Loyola Academy is a private, Catholic, co-educational college preparatory high school run by the USA Midwest Province of the Society of Jesus in Wilmette, Illinois, a northern suburb of Chicago, and in the Roman Catholic Archdiocese of Chicago. It is a member of the Jesuit Secondary Education Association and the largest Jesuit high school in America, with over 2,000 students from more than 80 different zip codes throughout the Chicago area. It was founded by the Jesuits in 1909.

History
Loyola Academy was founded as a Roman Catholic, Jesuit, college preparatory school for young men in 1909. The school was originally located in the Rogers Park neighborhood of Chicago, on the campus of Loyola University Chicago's Dumbach Hall; it moved to the current Wilmette campus in 1957. Both Loyola University and its prep school adjunct, Loyola Academy, grew out of St. Ignatius College Prep, a Roman Catholic, Jesuit college preparatory school in Chicago that was founded in 1870 as St. Ignatius College, with both university and preparatory programs for young men. While St. Ignatius transitioned to being solely a preparatory school and remained in the same location, Loyola Academy and University were established in Rogers Park. All three institutions were named after the Basque intellectual and a military officer in the army of a Duke, St. Ignatius of Loyola, who founded the Jesuits.

As a precondition to granting approval to move to the suburbs, the Archdiocese of Chicago required the Jesuits to stipulate that they would continue to serve the young Roman Catholic men of the city of Chicago. Consequently, Loyola Academy has had a significant representation of Chicago residents of various financial means, giving the school an economic diversity fairly unique in the Chicago area. This was achieved through the use of various scholarships and forms of financial aid.

Loyola Academy maintained the strict disciplinary and academic regimen seen in most of the exclusive American prep schools during the bulk of its history. Students were required to wear blazers and ties, maintain silence when moving between classes, attend weekly Mass on campus, address their teachers as either "sir" or "Father", and also maintain a demeanor befitting the Jesuit educational ideal of "Men for others."

One of Loyola's "sister schools" was Regina Dominican High School, an all-girls Academy located less than a mile away in Wilmette. Beginning in 1970, small groups of select Regina students began commuting to Loyola to take selected advanced science and computer science classes, as these classes were unavailable on their campus at the time.

The Jesuit presence has fallen off from what it once was, with some 40 priests teaching and working at the school in 1961, down to 11 out of roughly 200 staff members in 2007. The priests left for a variety of reasons.

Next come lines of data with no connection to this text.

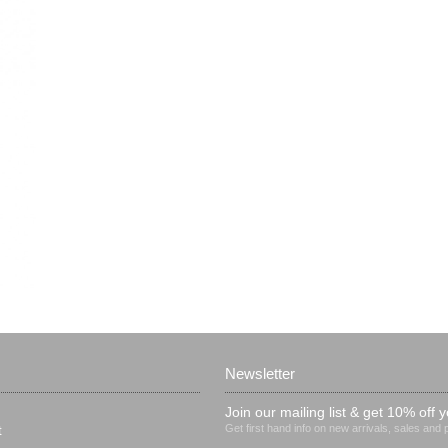
Newsletter
Join our mailing list & get 10% off y
Get first hand info on new arrivals, sales and
t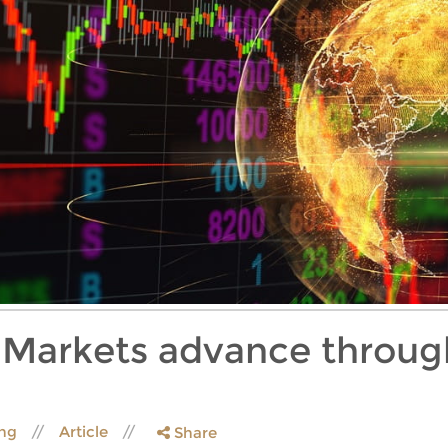
: Markets advance throug
ing
Article
Share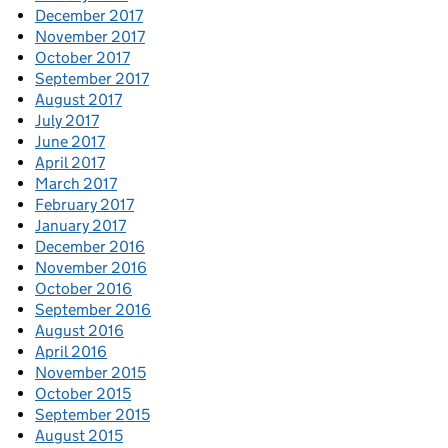
December 2017
November 2017
October 2017
September 2017
August 2017
July 2017
June 2017
April 2017
March 2017
February 2017
January 2017
December 2016
November 2016
October 2016
September 2016
August 2016
April 2016
November 2015
October 2015
September 2015
August 2015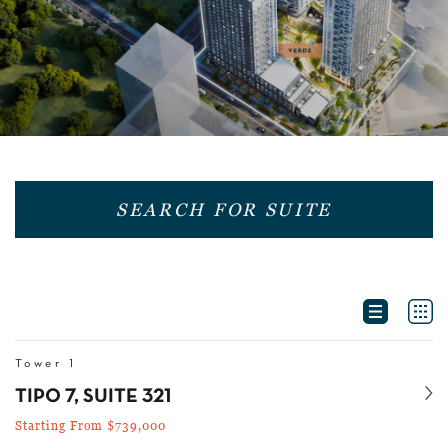
SEARCH FOR SUITE
OPEN MO
Tower 1
Se
TIPO 7, SUITE 321
Starting From $739,000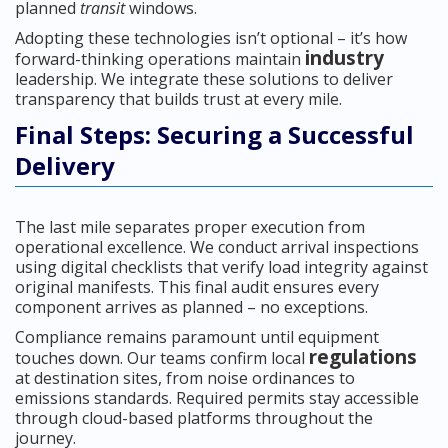
planned
transit
windows.
Adopting these technologies isn’t optional – it’s how
industry
forward-thinking operations maintain
leadership. We integrate these solutions to deliver
transparency that builds trust at every mile.
Final Steps: Securing a Successful
Delivery
The last mile separates proper execution from
operational excellence. We conduct arrival inspections
using digital checklists that verify load integrity against
original manifests. This final audit ensures every
component arrives as planned – no exceptions.
Compliance remains paramount until equipment
regulations
touches down. Our teams confirm local
at destination sites, from noise ordinances to
emissions standards. Required permits stay accessible
through cloud-based platforms throughout the
journey.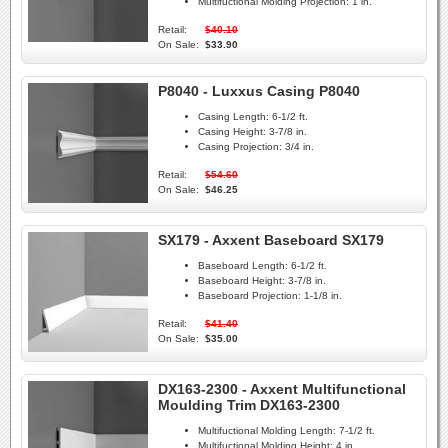
Multifuctional Molding Projection:
1 in.
Retail:
$40.10
On Sale:
$33.90
P8040 - Luxxus Casing P8040
Casing Length:
6-1/2 ft.
Casing Height:
3-7/8 in.
Casing Projection:
3/4 in.
Retail:
$54.60
On Sale:
$46.25
SX179 - Axxent Baseboard SX179
Baseboard Length:
6-1/2 ft.
Baseboard Height:
3-7/8 in.
Baseboard Projection:
1-1/8 in.
Retail:
$41.40
On Sale:
$35.00
DX163-2300 - Axxent Multifunctional
Moulding Trim DX163-2300
Multifuctional Molding Length:
7-1/2 ft.
Multifuctional Molding Height:
4 in.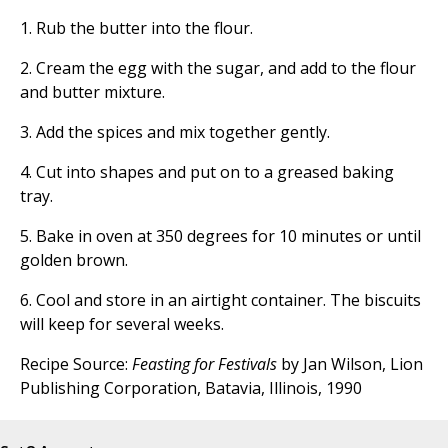
1. Rub the butter into the flour.
2. Cream the egg with the sugar, and add to the flour
and butter mixture.
3. Add the spices and mix together gently.
4. Cut into shapes and put on to a greased baking
tray.
5. Bake in oven at 350 degrees for 10 minutes or until
golden brown.
6. Cool and store in an airtight container. The biscuits
will keep for several weeks.
Recipe Source:
Feasting for Festivals
by Jan Wilson, Lion
Publishing Corporation, Batavia, Illinois, 1990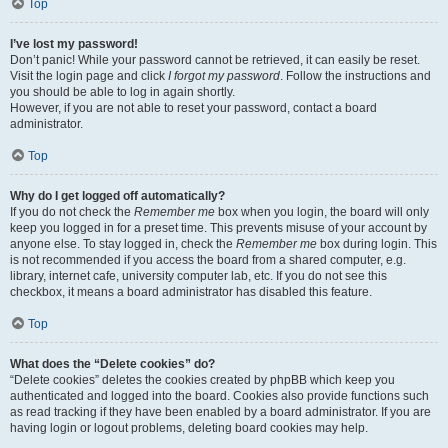
Top
I’ve lost my password!
Don’t panic! While your password cannot be retrieved, it can easily be reset.
Visit the login page and click
I forgot my password
. Follow the instructions and
you should be able to log in again shortly.
However, if you are not able to reset your password, contact a board
administrator.
Top
Why do I get logged off automatically?
If you do not check the
Remember me
box when you login, the board will only
keep you logged in for a preset time. This prevents misuse of your account by
anyone else. To stay logged in, check the
Remember me
box during login. This
is not recommended if you access the board from a shared computer, e.g.
library, internet cafe, university computer lab, etc. If you do not see this
checkbox, it means a board administrator has disabled this feature.
Top
What does the “Delete cookies” do?
“Delete cookies” deletes the cookies created by phpBB which keep you
authenticated and logged into the board. Cookies also provide functions such
as read tracking if they have been enabled by a board administrator. If you are
having login or logout problems, deleting board cookies may help.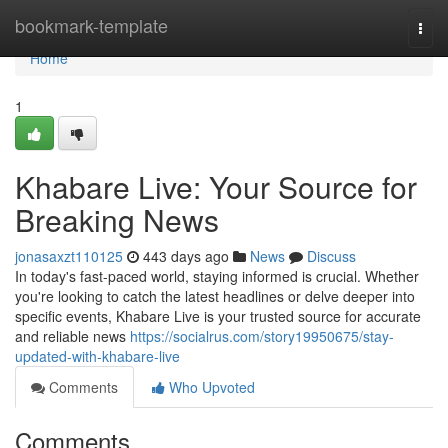
Home
bookmark-template
Togg
navi
Home
1
Khabare Live: Your Source for
Breaking News
jonasaxzt110125
443 days ago
News
Discuss
In today's fast-paced world, staying informed is crucial. Whether
you're looking to catch the latest headlines or delve deeper into
specific events, Khabare Live is your trusted source for accurate
and reliable news
https://socialrus.com/story19950675/stay-
updated-with-khabare-live
Comments
Who Upvoted
Comments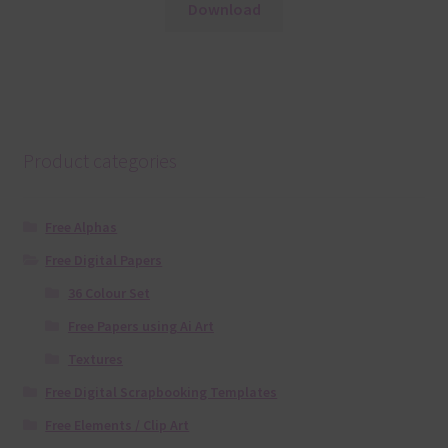
Download
Product categories
Free Alphas
Free Digital Papers
36 Colour Set
Free Papers using Ai Art
Textures
Free Digital Scrapbooking Templates
Free Elements / Clip Art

Some left due to the child abuse cases surrounding the Catholic church.

Loyola Academy affiliated with Saint Louise de Marillac High School, an all-girls high school from Northfield, Illinois and became co-educational in 1994. The affiliation was done for financial reasons.  The President of Marillac was approached by Loyola to consider a co-ed option on the North Shore as requested by the Archdiocese. About that same time, Loyola added on to their existing building. In 2003, Loyola Academy opened a new  campus in Glenview, Illinois. The property, near the decommissioned Glenview Naval Air Station (NAS Glenview), was purchased by Loyola in 2001 and now houses several athletic fields for lacrosse, baseball, softball, and soccer, a cross country path, and a wetland preserve area that has been used as a natural laboratory for science classes.

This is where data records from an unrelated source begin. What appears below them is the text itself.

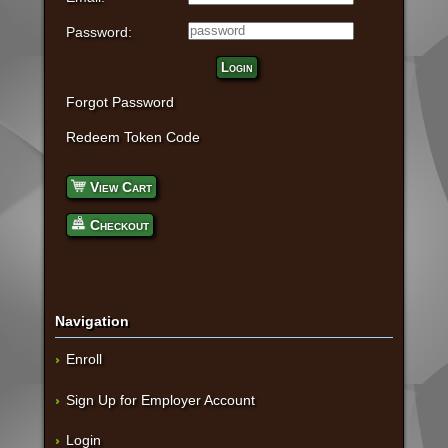
Password:
Login
Forgot Password
Redeem Token Code
View Cart
Checkout
Navigation
Enroll
Sign Up for Employer Account
Login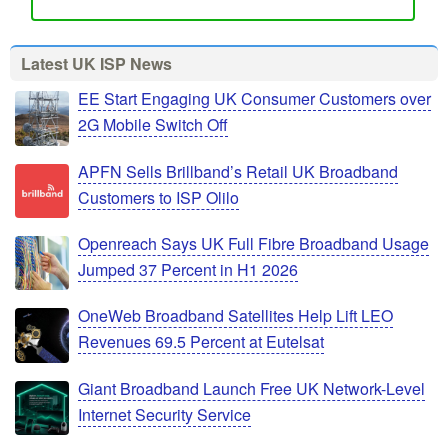
Latest UK ISP News
EE Start Engaging UK Consumer Customers over
2G Mobile Switch Off
APFN Sells Brillband’s Retail UK Broadband
Customers to ISP Olilo
Openreach Says UK Full Fibre Broadband Usage
Jumped 37 Percent in H1 2026
OneWeb Broadband Satellites Help Lift LEO
Revenues 69.5 Percent at Eutelsat
Giant Broadband Launch Free UK Network-Level
Internet Security Service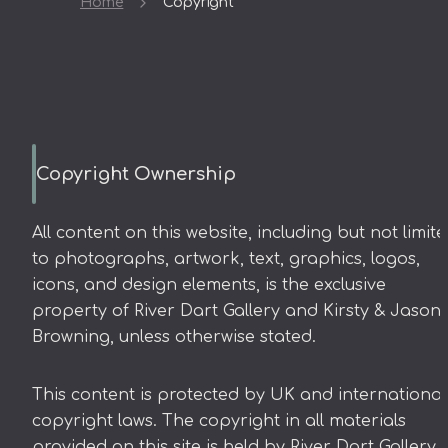
Home
Copyright
Copyright Ownership
All content on this website, including but not limit
to photographs, artwork, text, graphics, logos,
icons, and design elements, is the exclusive
property of River Dart Gallery and Kirsty & Jason
Browning, unless otherwise stated.
This content is protected by UK and international
copyright laws. The copyright in all materials
provided on this site is held by River Dart Gallery 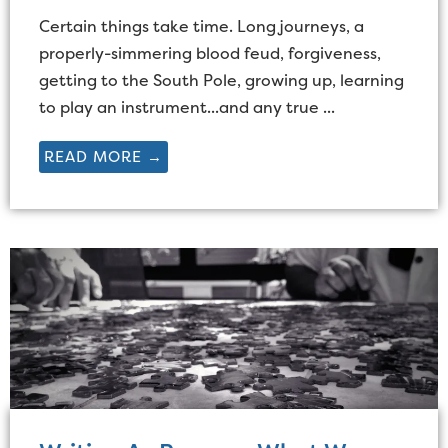
Certain things take time. Long journeys, a
properly-simmering blood feud, forgiveness,
getting to the South Pole, growing up, learning
to play an instrument...and any true ...
READ MORE →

While Loyola Academy is a Jesuit, Catholic school, it has always admitted non-Catholics seeking a Loyola education.

Academics

Loyola Academy offers a comprehensive liberal arts curriculum with over 110 courses in language arts, fine arts (dance, music, theater, visual arts, and architecture), foreign languages (Spanish, French, Latin, Mandarin Chinese, and Ancient Greek), mathematics, physical education, science, social studies, and theology. (As it is a college-preparatory high school, it does not offer any true vocational courses.) The school has two competitive honors programs (the Dumbach Scholars and the Clavius Scholars) and a plethora of students enrolled in AP classes. Loyola also offers the O'Shaughnessy Program, which assists students who show the potential for success in college but may require smaller classes and extra help from teachers. Annually, about 99% of students are accepted by four-year universities.

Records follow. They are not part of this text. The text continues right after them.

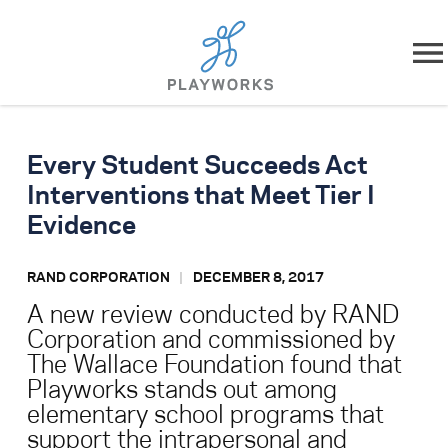
Skip to content
About
Every Student Succeeds Act
What We Do
Interventions that Meet Tier I
Evidence
Impact
RAND CORPORATION
DECEMBER 8, 2017
Resources
A new review conducted by RAND
Corporation and commissioned by
Playworks Near You
The Wallace Foundation found that
Playworks stands out among
Get Involved
elementary school programs that
support the intrapersonal and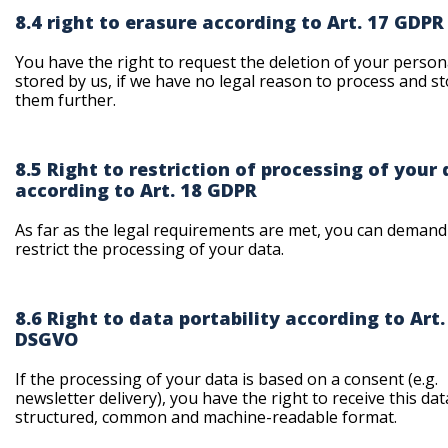
8.4 right to erasure according to Art. 17 GDPR
You have the right to request the deletion of your person
stored by us, if we have no legal reason to process and s
them further.
8.5 Right to restriction of processing of your
according to Art. 18 GDPR
As far as the legal requirements are met, you can demand
restrict the processing of your data.
8.6 Right to data portability according to Art.
DSGVO
If the processing of your data is based on a consent (e.g.
newsletter delivery), you have the right to receive this dat
structured, common and machine-readable format.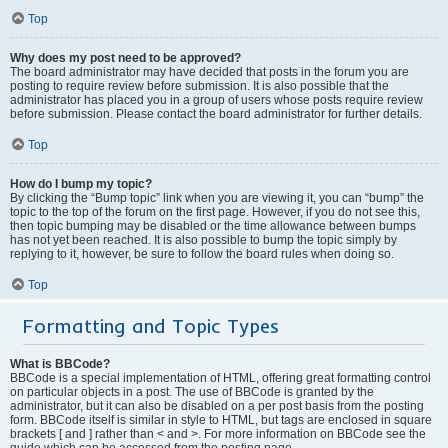
Top
Why does my post need to be approved?
The board administrator may have decided that posts in the forum you are
posting to require review before submission. It is also possible that the
administrator has placed you in a group of users whose posts require review
before submission. Please contact the board administrator for further details.
Top
How do I bump my topic?
By clicking the “Bump topic” link when you are viewing it, you can “bump” the
topic to the top of the forum on the first page. However, if you do not see this,
then topic bumping may be disabled or the time allowance between bumps
has not yet been reached. It is also possible to bump the topic simply by
replying to it, however, be sure to follow the board rules when doing so.
Top
Formatting and Topic Types
What is BBCode?
BBCode is a special implementation of HTML, offering great formatting control
on particular objects in a post. The use of BBCode is granted by the
administrator, but it can also be disabled on a per post basis from the posting
form. BBCode itself is similar in style to HTML, but tags are enclosed in square
brackets [ and ] rather than < and >. For more information on BBCode see the
guide which can be accessed from the posting page.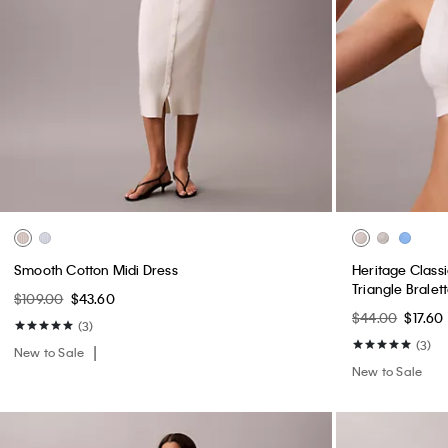
Smooth Cotton Midi Dress
Heritage Classi
Triangle Bralet
$109.00
$43.60
$44.00
$17.60
(3)
(3)
New to Sale
New to Sale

The school fields a Certamen team and in 2005 six students received perfect scores on the National Latin Examination.  Loyola is also very active in forensics, Scholastic Bowl, and Science Olympiad competitions. In 2013, Loyola's scholastic bowl team placed third at both NAQT HSNCT and PACE NSC, the best performance of a team from Illinois at both national championship tournaments.

Service
Loyola places a strong emphasis on community service, encouraging students to be "Women and Men for Others, Leaders in Service." During the summer, many students join service sites across the United States and around the world, and during the school year Loyola's Arrupe Service Program allows students to in participate in Amnesty International, Habitat for Humanity International, and various other community outreach programs. Programs include children and refugee opportunities such as Catholic Charities Tutoring, elder care opportunities such as Maryhaven Nursing and Rehabilitation Center, individuals with disabilities opportunities such as Our Place, and soup kitchens such as A Just Harvest. One of Loyola's stated objectives is that every graduate be "committed to doing justice", and thus it encourages students to contribute to their communities and learn more about the world around them. These service programs are complemented by a series of religious retreats. Students can participate in the Kairos retreat during their junior or senior year.

Athletics

Loyola Academy offers 16 women's sports and 17 men's sports. Its varsity teams are called the Ramblers, which copied from the nickname of the varsity teams at Loyola University. The school competes as a member of the CCL.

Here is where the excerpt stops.